Data START

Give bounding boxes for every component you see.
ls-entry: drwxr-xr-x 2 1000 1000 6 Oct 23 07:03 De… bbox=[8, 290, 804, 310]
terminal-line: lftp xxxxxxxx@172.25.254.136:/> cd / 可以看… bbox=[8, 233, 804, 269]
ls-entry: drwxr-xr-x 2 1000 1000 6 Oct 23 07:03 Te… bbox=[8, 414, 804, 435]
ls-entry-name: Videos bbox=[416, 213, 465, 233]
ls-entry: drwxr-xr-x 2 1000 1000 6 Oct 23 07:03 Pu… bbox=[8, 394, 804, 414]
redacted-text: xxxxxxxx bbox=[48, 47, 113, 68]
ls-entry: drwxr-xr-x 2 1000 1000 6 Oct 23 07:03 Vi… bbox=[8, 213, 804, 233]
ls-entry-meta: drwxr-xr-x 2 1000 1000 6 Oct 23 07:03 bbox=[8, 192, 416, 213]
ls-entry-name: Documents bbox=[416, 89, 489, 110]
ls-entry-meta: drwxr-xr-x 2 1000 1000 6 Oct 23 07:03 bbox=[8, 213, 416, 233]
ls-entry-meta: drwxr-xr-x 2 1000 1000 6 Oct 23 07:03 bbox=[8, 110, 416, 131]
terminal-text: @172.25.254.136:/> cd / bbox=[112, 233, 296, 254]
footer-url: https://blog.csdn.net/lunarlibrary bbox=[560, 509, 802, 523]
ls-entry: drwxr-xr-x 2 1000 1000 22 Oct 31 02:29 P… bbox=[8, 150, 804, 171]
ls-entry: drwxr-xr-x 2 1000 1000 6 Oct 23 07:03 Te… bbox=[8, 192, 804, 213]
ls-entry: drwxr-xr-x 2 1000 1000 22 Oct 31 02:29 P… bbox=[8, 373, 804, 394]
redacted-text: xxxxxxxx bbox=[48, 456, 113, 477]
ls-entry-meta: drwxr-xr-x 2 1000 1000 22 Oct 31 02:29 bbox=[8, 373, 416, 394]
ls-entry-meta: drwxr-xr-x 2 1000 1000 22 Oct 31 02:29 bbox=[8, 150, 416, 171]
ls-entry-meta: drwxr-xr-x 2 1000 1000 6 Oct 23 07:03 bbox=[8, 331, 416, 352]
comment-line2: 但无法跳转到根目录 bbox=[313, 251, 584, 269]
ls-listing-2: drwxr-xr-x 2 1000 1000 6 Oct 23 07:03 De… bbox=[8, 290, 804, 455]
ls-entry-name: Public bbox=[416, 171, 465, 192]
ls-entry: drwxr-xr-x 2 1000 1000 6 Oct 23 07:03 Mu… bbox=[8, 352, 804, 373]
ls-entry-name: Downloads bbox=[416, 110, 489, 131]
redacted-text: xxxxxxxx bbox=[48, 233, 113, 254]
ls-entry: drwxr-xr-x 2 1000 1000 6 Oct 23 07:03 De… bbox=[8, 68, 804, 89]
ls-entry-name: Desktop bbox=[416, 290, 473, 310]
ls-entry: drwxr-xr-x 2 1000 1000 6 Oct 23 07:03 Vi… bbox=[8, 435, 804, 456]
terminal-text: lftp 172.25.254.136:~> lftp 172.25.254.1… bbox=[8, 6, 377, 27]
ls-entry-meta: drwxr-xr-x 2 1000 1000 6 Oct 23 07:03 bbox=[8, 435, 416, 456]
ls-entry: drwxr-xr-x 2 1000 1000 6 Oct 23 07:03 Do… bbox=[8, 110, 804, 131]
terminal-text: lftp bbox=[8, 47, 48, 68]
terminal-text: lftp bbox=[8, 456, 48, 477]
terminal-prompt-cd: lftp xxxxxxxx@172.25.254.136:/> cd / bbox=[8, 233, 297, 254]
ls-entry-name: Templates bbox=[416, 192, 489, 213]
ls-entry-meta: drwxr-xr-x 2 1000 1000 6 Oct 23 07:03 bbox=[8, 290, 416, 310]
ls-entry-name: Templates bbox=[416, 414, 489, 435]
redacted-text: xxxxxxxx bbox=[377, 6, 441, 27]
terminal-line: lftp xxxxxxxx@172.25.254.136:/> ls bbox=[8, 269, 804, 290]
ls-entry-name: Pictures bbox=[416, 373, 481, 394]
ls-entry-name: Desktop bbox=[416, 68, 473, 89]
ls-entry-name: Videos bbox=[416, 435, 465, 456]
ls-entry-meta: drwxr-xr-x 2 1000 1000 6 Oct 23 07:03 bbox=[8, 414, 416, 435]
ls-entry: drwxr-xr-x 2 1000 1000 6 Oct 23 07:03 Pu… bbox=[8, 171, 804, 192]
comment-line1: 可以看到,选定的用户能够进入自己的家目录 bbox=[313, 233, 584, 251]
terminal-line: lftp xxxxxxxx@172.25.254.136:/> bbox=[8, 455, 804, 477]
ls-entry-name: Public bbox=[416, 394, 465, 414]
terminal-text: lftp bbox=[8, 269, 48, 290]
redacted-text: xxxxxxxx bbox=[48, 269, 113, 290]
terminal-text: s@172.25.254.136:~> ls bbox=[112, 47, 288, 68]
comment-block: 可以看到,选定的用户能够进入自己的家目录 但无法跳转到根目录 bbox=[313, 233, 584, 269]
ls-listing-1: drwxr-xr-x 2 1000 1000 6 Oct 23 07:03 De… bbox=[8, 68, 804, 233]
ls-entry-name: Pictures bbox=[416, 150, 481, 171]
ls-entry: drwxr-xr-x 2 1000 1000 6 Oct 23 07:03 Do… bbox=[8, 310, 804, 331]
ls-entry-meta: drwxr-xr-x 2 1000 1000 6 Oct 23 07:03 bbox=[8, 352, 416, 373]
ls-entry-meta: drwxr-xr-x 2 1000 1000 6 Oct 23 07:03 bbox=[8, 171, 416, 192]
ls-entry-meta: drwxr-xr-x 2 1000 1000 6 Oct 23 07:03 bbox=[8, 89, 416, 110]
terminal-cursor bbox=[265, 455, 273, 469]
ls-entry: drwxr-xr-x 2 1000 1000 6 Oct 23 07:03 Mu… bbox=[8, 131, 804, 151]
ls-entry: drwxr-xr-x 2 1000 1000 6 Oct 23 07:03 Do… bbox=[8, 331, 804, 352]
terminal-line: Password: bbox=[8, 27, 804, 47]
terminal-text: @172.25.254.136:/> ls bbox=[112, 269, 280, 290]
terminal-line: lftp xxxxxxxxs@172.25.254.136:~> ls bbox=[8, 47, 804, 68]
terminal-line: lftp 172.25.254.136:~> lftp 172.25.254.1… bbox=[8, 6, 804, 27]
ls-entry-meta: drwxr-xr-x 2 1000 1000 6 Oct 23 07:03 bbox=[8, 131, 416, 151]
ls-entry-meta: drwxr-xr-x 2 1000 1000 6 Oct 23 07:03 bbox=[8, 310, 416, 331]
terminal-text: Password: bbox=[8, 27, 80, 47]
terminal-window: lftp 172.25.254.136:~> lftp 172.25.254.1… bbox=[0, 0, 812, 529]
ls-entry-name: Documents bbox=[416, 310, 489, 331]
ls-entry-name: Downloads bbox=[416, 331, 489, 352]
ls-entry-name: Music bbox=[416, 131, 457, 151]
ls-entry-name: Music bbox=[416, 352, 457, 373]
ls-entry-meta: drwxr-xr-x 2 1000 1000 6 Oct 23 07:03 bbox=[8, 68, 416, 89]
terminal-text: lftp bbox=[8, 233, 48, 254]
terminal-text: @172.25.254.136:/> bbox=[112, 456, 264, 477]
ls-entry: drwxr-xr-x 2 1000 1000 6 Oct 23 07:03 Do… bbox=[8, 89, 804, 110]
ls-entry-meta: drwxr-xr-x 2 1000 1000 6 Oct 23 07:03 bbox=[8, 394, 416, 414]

Data END

▸ **Work to be completed**
For the entries above, say how many lines contain the word "Public", giving the number alone.

▸ **Solved problem**
2